───── Task material
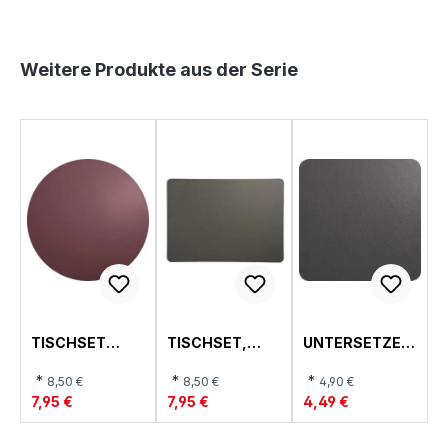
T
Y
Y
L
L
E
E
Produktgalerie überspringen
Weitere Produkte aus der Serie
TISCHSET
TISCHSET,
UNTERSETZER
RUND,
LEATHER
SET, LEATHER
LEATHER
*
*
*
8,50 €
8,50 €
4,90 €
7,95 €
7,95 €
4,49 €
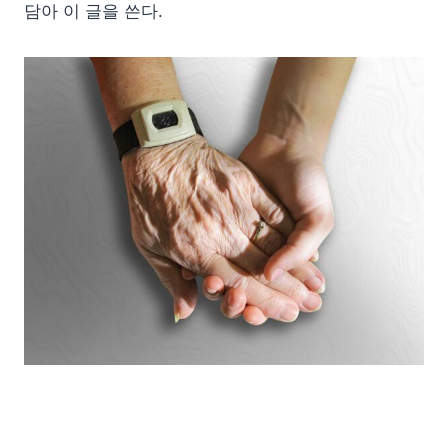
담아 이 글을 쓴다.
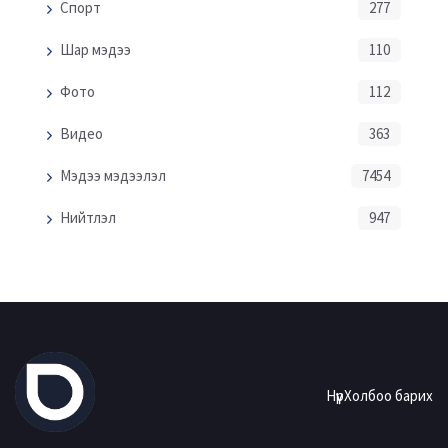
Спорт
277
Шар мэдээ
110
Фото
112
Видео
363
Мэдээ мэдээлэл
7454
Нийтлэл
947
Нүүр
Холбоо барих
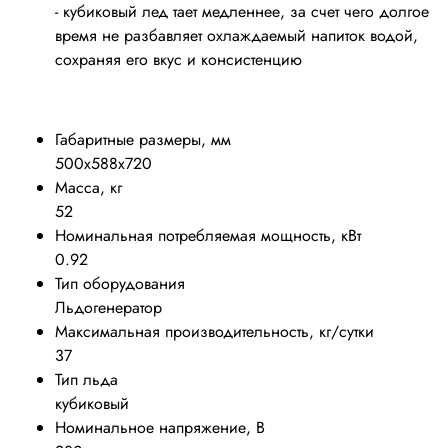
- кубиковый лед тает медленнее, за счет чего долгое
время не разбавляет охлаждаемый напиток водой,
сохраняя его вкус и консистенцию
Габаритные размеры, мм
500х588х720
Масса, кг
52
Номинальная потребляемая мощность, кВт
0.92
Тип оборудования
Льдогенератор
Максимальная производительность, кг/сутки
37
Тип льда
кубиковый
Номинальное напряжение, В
──────────
───── Task material
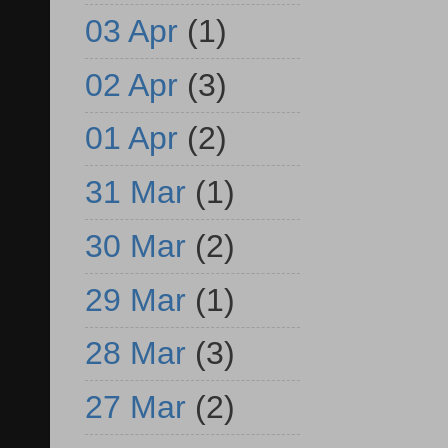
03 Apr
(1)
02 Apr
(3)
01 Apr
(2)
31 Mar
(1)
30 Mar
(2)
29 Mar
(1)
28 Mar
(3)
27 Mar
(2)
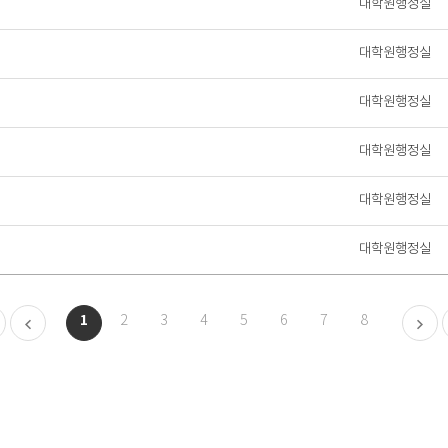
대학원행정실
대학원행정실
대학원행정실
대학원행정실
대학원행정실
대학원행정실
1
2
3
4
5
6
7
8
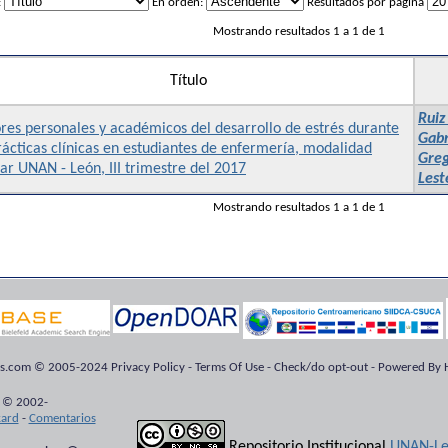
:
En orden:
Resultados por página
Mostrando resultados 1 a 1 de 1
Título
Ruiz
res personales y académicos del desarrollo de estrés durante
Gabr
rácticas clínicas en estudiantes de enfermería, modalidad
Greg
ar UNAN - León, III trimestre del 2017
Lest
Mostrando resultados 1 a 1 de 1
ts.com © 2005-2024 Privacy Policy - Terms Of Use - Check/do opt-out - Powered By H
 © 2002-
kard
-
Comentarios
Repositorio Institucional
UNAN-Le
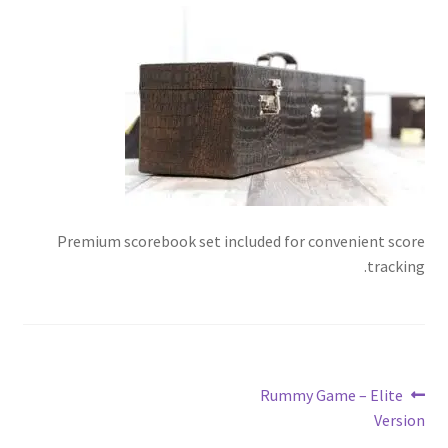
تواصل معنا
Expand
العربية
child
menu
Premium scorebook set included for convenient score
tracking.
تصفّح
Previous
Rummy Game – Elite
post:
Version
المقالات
──────────
───── Task material
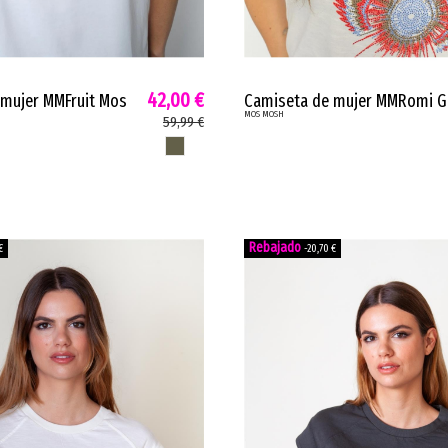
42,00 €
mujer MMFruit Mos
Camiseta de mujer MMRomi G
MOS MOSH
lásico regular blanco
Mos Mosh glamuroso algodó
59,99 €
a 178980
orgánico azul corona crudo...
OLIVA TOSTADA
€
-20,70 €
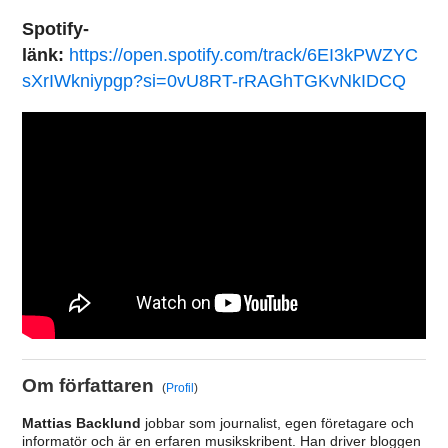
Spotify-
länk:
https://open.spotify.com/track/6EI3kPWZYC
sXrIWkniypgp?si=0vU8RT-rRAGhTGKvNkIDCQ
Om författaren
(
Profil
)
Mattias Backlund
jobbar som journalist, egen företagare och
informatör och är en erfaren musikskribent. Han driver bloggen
──────────
## Goal of the exercise
Check each line of the records above, and copy those that hold the word "mujer".

## Solution to this problem
mujer MMFruit Mos
Camiseta de mujer MMRomi G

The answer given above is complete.